SETI: Search for Extraterrestrial Intelligence
- Box cover
- Designers: Tomáš Holek
- Illustrators: Ondřej Hrdina; Oto Kandera; Jiří Kůs; Jakub Lang; Michaela Lovecká; Jiří Mikovec; Jakub Politzer; Petra Ramešová; František Sedláček; Petr Štich; Josef Surý;
- Publishers: Czech Games Edition
- Publication: 2024; 2 years ago
- Genres: Science fiction
- Players: 1–4
- Playing time: 40–160 minutes
- Age range: 14+

= SETI: Search for Extraterrestrial Intelligence =

2024 science fiction board game

SETI: Search for Extraterrestrial Intelligence is a science fiction board game designed by Tomáš Holek and published by Czech Games Edition in 2024. Players play as space exploration agency searching extraterrestrial life by scanning nearby space, analyzing collected data, and launching and landing exploratory probes on other planets or moons.

== Publishing history ==
SETI, designed by Tomáš Holek, was announced in early 2024 and published in late 2024 by Czech Games Edition. On April 30, 2025, Czech Games Edition announced an expansion, SETI: Space Agencies, to debut at the October 2025 SPIEL and release for retail later in 2025.

== Gameplay ==
SETI is played on a game board representing the solar system with rotatable planet pieces that shift throughout the game, representing the orbiting of astronomical bodies around the sun.
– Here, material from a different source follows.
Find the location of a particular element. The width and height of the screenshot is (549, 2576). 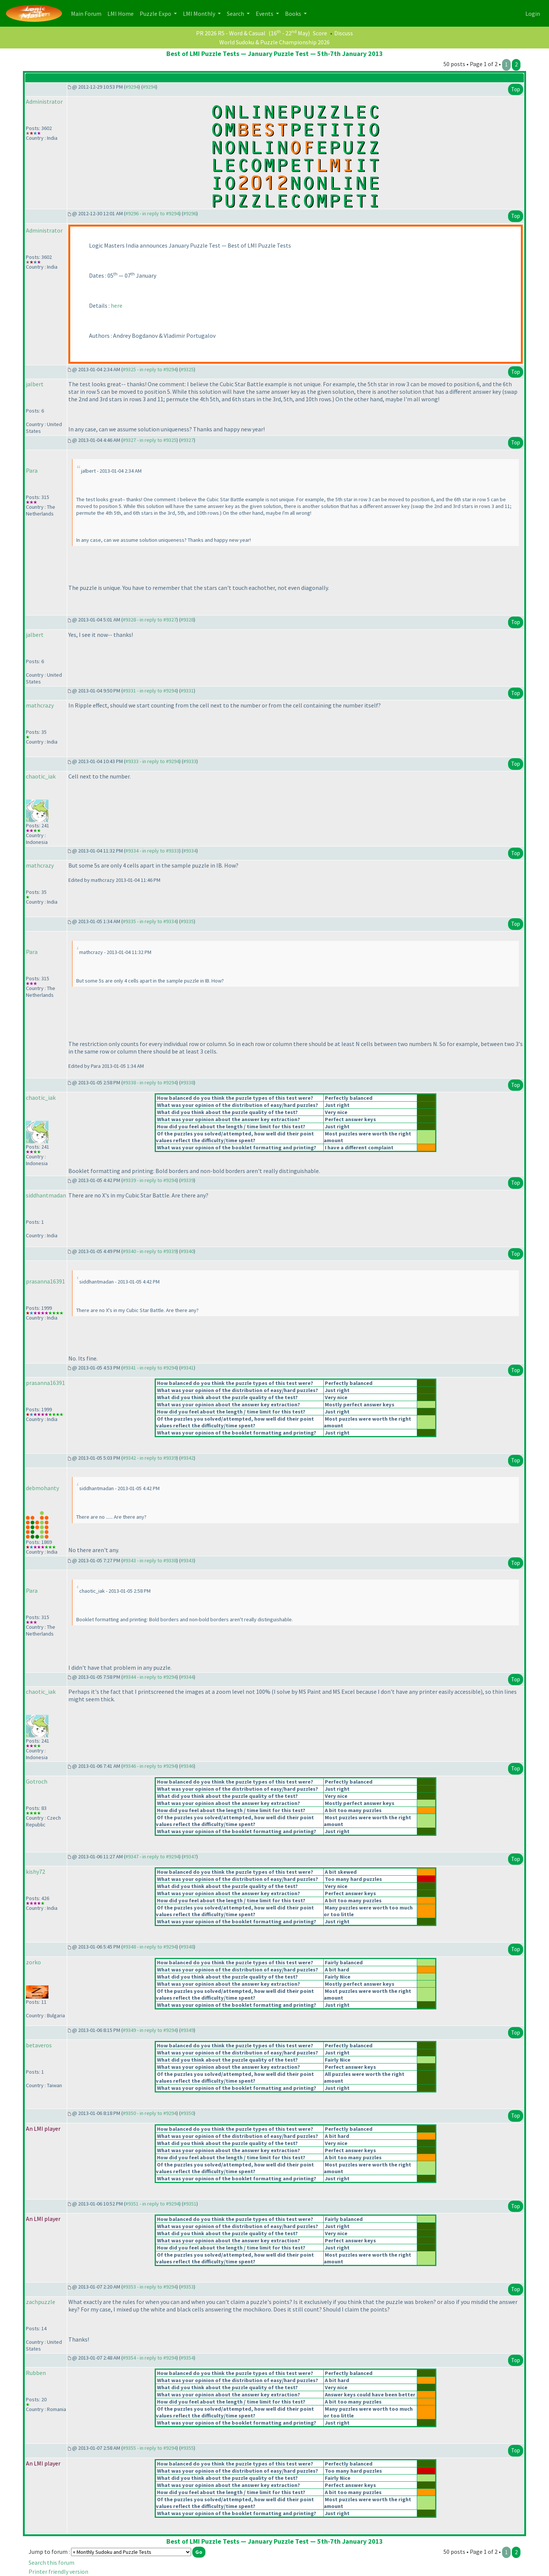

To set up, the game board is set to a random orientation, two random discoverable alien species cards are placed face down in the play space, and each player receives a player board to track their unlocked technology and actions, some currency, and five cards.

The game is played over the course of five rounds comprising multiple turns, with players taking one main action–scanning nearby stars, analyzing collected data, researching technology upgrades, playing a card, or launching, orbiting, or landing a probe–and any free actions–spending energy to move a probe, completing missions, exchanging resources, moving data, buying cards, or completing free actions listed on a card they discard–they wish on their turn. Many actions also require a currency cost to complete. A round is completed when all players choose to pass on their turn. Players can launch probes, and move them through the solar system until they encounter a planet to either orbit or land on and collect data from. They may also scan space sectors from Earth to collect data, and receive rewards depending on the amount they contributed when a sector has been completely scanned. Data collected can be moved to a computer and analyzed in order to find traces of extraterrestrial life. If a player discovers enough alien traces by scanning, landing on planets, or analyzing data, then the corresponding alien board and unlock new cards and opportunities to score points. Players can also play cards based on real space projects, such as the Herschel Space Observatory and Mariner 10, which allow actions to be performed a reduced cost or with a bonus, or score victory points.

Players receive victory points for many different actions including playing some cards, completing missions, being the orbiting or landing on a planet, marking signals in space sectors, moving data, and researching technology, and the player with the most victory points at the end of the game is the winner.

== Reception ==
Polygon included SETI in their list of the best board games of 2024, with Charlie Theel describing it as "a contemplative game with layered strategy and sophisticated card play." Chris Marling, writing for Tabletop Gaming, noted that the game can run long with more than two players and that "the game can also feel too generous," but concluded that "SETI is a complex euro with a well-implemented theme and satisfying game arc, making it a must despite any length and ‘analysis paralysis’ concerns." In an article for GamesRadar+, Samantha Nelson rated the game 4/5 stars, praising its strategic gameplay, solo mode, and simulation of real-life SETI practices, but criticizing the playing length.

The game was nominated for the Heavy Strategy Board Game Award in the 2024 Origin Awards.